Surprisingly lebih banyak yang tidak mau sih. 53% lebih memilih untuk tidak menikah dengan cowok sekalipun negara kita akan meresmikannya. 47% menyatakan bahwa mereka akan melakukannya. Sekalipun perbedaannya tidak terlalu signifikan, tetapi menarik sih hasilnya mengingat hebohnya kita semua ketika pernikahan sesama jenis diresmikan di US.

Ketika ditanya, mereka yang memilih untuk tidak menikah memiliki alasan yang rata rata sama, yaitu keluarga. Banyak yang masih merasa perlu menikah demi keluarga, demi menjaga nama baik keluarga, tidak ingin mengecewakan keluarga, dan merasa keluarga tidak akan sanggup menerima kenyataan apabila mereka memilih untuk menikah dengan pria. Ada sebagian kecil yang tidak mau menikah karena memang tidak percaya dengan ikatan pernikahan sih. Ada juga sebagian kecil yang merasa pernikahan harus tetap antara pria dan wanita.
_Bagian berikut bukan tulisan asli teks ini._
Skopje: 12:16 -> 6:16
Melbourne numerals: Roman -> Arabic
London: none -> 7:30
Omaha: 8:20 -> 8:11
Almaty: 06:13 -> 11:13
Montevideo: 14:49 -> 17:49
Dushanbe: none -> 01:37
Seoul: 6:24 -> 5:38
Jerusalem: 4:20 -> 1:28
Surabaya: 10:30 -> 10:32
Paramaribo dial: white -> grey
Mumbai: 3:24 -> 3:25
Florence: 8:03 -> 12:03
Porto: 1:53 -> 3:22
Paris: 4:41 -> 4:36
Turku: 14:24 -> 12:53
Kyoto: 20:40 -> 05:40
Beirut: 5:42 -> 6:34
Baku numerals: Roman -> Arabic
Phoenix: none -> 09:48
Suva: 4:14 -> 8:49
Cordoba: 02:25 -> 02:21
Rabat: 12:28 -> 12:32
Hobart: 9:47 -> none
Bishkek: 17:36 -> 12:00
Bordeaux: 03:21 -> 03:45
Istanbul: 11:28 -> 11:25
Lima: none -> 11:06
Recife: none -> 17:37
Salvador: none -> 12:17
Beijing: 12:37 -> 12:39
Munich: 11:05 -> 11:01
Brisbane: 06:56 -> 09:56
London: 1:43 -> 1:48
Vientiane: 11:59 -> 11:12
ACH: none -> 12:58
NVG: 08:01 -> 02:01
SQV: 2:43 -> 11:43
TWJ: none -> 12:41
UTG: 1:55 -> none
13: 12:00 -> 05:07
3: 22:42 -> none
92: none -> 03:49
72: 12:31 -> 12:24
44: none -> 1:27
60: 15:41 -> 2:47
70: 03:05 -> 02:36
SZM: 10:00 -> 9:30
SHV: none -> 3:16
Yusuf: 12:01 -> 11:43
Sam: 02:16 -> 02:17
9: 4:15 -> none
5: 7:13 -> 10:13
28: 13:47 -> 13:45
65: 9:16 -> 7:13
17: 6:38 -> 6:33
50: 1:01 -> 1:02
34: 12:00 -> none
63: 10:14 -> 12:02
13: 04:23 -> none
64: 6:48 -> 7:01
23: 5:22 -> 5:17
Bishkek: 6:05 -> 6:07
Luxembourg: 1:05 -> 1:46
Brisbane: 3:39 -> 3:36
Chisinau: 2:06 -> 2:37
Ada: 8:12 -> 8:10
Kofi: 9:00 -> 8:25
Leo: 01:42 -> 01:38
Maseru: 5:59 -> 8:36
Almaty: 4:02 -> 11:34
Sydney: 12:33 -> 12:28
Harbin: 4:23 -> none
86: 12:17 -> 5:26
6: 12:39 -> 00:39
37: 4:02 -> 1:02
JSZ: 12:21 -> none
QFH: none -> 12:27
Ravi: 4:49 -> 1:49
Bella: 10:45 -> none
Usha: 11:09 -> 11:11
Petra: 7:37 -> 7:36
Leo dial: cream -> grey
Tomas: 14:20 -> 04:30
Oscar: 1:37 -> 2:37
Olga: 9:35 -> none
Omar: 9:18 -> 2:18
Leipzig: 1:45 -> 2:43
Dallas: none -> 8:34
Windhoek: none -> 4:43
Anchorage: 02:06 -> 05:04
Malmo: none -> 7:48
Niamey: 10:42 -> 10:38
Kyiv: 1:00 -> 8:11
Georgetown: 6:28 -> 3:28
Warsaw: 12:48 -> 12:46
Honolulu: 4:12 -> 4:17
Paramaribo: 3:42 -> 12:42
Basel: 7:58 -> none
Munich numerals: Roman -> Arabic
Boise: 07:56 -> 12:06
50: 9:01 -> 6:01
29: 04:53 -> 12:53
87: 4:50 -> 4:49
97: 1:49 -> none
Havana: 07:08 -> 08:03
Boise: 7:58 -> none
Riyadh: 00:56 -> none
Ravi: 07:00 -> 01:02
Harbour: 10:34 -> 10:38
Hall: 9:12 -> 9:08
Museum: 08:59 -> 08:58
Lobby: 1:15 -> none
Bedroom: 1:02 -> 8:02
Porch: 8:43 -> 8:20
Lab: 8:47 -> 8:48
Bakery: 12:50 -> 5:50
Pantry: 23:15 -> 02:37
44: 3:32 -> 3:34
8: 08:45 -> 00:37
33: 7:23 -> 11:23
Sepertinya sekalipun apabila pernikahan sesama jenis di perbolehkan dalam 1 - 2 tahun ke depan (which is ga mungkin juga) , banyak dari kita yang sadar bahwa keluarga, terutama orang tua sebagai salah satu bagian penting hidup kita tidak akan bisa menerima apabila kita menikah dengan pria. Mungkin apabila 30 tahun lagi ketika orang tua kita sudah meninggal, dan kesempatan itu ada, kita akan berpikir-pikir lagi.

Tetapi untuk bisa benar benar menikah dengan sesama cowok di Indonesia, dengan siap mental maupun siap hukum sepertinya butuh satu generasi di Indonesia untuk benar benar bisa melakukannya dengan sepenuh hati.

Yah ga papa lah yah. We're not in any rush anyway. Toh kita sadar kesempatan itu masih lama juga kok untuk sampai ke Indonesia.

Meanwhile, let's celebrate what we have, cause it ain't too bad anyway:)

3 komentar:

  1. ya intinya cari pacar dululah.. baru mikirin nikah.. :D

    BalasHapus
  2. Maaf komen di luar isi artikel nih. Lagi rame soal hate speech. Dan gw baca satu poin yang lumayan bikin senang. Selain hate speech mengenai SARA, orientasi seksual juga termasuk. Yah, kalaupun menikah gak dibolehin, paling tidak kita LGBTQ dilindungi secara hukum ketika dihina atau perbuatan tidak menyenangkan karna orientasi seksual kita. Buat gw, itu udah lebih dari cukup untuk saat ini.

    BalasHapus
  3. Kembali ke kita, selama masih di Indonesia apakah status pernikahan itu penting? Apakah gak capek dipandang sinis lingkungan sekitar, biarpun bisa saja kita cuek, tapi kan ada batasnya juga.
    Toh banyak pasangan gay yang tinggal bersama tapi hepi-hepi aja. Selain urusan warisan dan sharing harta, semua masih bisa dijalani di Indonesia dengan nyaman.